Já discuti neste espaço as causas subjacentes à pressão por aumento dos gastos públicos no Brasil. Não pode haver dúvida de que essas pressões continuarão, até porque incluem razões legítimas, que têm que ver com nossas deficiências nas infraestruturas física e humana (educação e saúde) e com a necessidade de combater a pobreza e a assimetria de oportunidades que está na raiz da desigualdade social que caracteriza o Brasil, tão dramaticamente escancarada pela covid-19.
Sem a pandemia, a situação fiscal, que constitui nosso calcanhar de Aquiles macroeconômico, já era precária. A covid exigiu respostas emergenciais, e justificadas. O estado de calamidade aprovado pelo Congresso tem vigência até o fim deste ano, mas não tenhamos ilusões: as pressões por maiores gastos, novos programas (não apenas o Renda Brasil) e novos investimentos não cessarão com o fim do ano-calendário e, com ele, talvez, do estado de calamidade. A expressão “pós-covid”, usada para expressar o elusivo desejo de uma volta, tão rápida quanto possível, ao normal, é enganosa. O mundo pós-covid começou, na verdade, no início de 2020; suas consequências, aí incluídas as respostas de governos, e as expectativas que estas possam ter gerado, estarão conosco por muitos e muitos anos. A margem para velhos ou novos erros diminuiu de forma drástica.
Os três níveis de governo estão próximos do limite de sua capacidade – de tributar, de bem gastar, de se endividar, de reformar, de gerir, de investir. Os governantes hesitam em empreender ações dolorosas, mas necessárias, para assegurar o rumo apropriado para o crescimento de longo prazo. Os problemas se agravam e se acentuam as incertezas sobre a sustentabilidade da dívida e dos déficits públicos.
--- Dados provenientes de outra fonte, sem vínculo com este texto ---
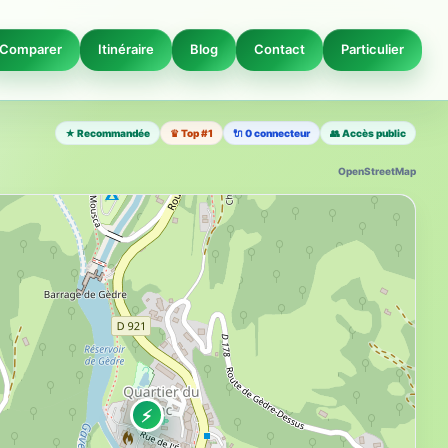
Comparer
Itinéraire
Blog
Contact
Particulier
★ Recommandée
♛ Top #1
🔌 0 connecteur
👥 Accès public
OpenStreetMap
⚡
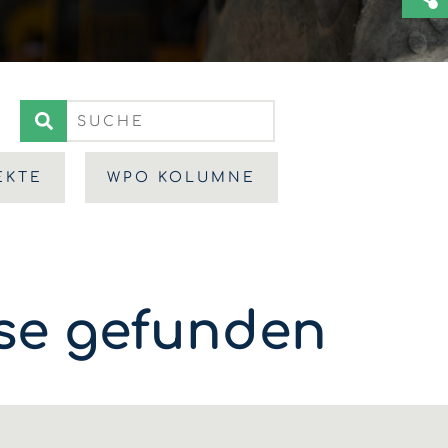
EKTE
WPO KOLUMNE
sse gefunden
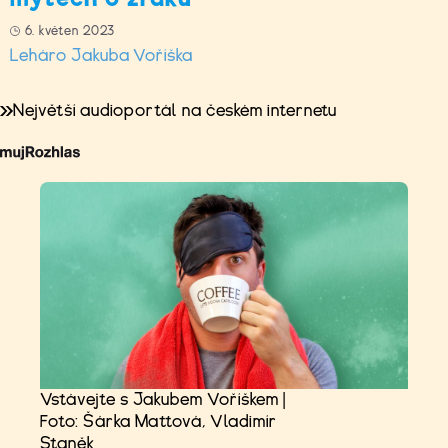
6. květen 2023
Leháro Jakuba Voříška
Největší audioportál na českém internetu
Vstávejte s Jakubem Voříškem |
Foto: Šárka Mattová, Vladimír
Staněk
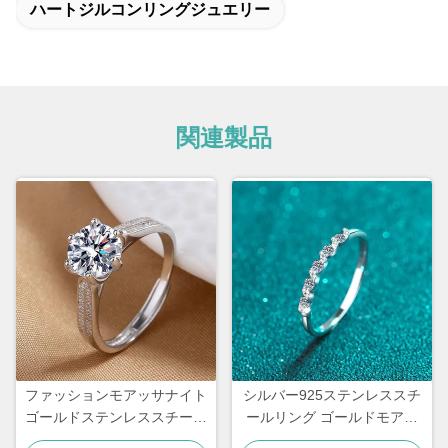
ハートジルコンリングジュエリー
関連製品
ファッションモアッサナイト
シルバー925ステンレススチ
ゴールドステンレススチール
ールリング ゴールドモアッ
リング シルバーダイヤモン
サナイトダイヤモンド レデ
Volto a Calvino: a citação da abertura é precedida da fala de outro interlocutor: “É tudo inútil se o último porto só pode ser a cidade infernal, que está lá no fundo e que nos suga num vórtice cada vez mais estreito”. Espero que um número expressivo de brasileiros – suficiente para fazer a diferença – se recuse a acreditar que “é tudo inútil”, que nosso último porto como país só pode ser a cidade (polis, política) infernal para a qual a corrente nos estaria levando. Que não nos deixemos abater por desalento, desencanto e excessivo ceticismo. E que escolhamos – ao longo dos próximos e cruciais dois anos, e ainda muito adiante – o segundo dentre os caminhos contemplados por Calvino: reconhecer quem e o que, no meio do inferno, não é inferno, e preservá-lo, e abrir espaço.